• **What you will do**: Within these records, how many lines hold "penyewaan"? Give the number alone.

===== Material supplied

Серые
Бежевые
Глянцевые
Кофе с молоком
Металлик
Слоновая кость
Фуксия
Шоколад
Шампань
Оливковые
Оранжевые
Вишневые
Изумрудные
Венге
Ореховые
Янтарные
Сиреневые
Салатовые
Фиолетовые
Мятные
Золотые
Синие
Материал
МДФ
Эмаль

==========
===== Material supplied

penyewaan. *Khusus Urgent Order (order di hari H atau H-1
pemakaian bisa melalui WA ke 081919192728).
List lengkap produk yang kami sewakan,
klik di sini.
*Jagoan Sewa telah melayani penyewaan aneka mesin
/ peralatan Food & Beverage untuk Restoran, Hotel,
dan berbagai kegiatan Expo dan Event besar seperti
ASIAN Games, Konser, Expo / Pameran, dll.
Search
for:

==========
===== Material supplied

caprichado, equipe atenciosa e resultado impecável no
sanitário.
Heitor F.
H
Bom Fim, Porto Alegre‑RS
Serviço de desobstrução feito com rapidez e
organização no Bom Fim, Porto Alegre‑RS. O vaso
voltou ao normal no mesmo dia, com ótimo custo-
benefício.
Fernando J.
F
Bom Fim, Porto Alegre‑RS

==========

• **Solution to this task**: 2